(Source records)
..............................
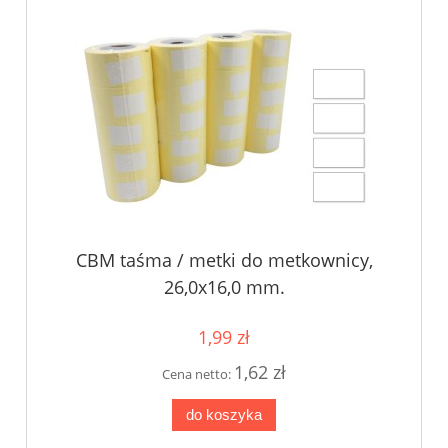
CBM taśma / metki do metkownicy,
26,0x16,0 mm.
1,99 zł
1,62 zł
Cena netto:
do koszyka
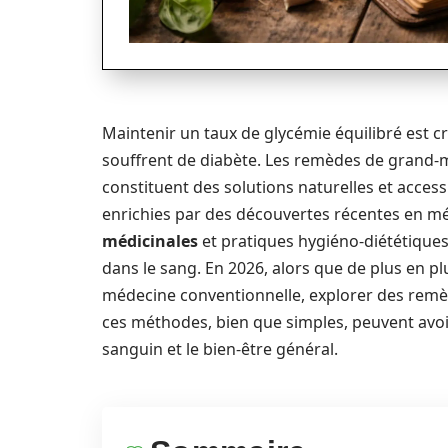
Maintenir un taux de glycémie équilibré est cr
souffrent de diabète. Les remèdes de grand-
constituent des solutions naturelles et access
enrichies par des découvertes récentes en mé
médicinales
et pratiques hygiéno-diététiques
dans le sang. En 2026, alors que de plus en p
médecine conventionnelle, explorer des remèd
ces méthodes, bien que simples, peuvent avoir
sanguin et le bien-être général.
..............................
What to produce: Starting at the line with "Maintenir un taux", copy every line down to the last one above, exactly as written and with nothing else.

Task response:
Maintenir un taux de glycémie équilibré est cr
souffrent de diabète. Les remèdes de grand-
constituent des solutions naturelles et access
enrichies par des découvertes récentes en mé
médicinales
et pratiques hygiéno-diététiques
dans le sang. En 2026, alors que de plus en p
médecine conventionnelle, explorer des remèd
ces méthodes, bien que simples, peuvent avoir
sanguin et le bien-être général.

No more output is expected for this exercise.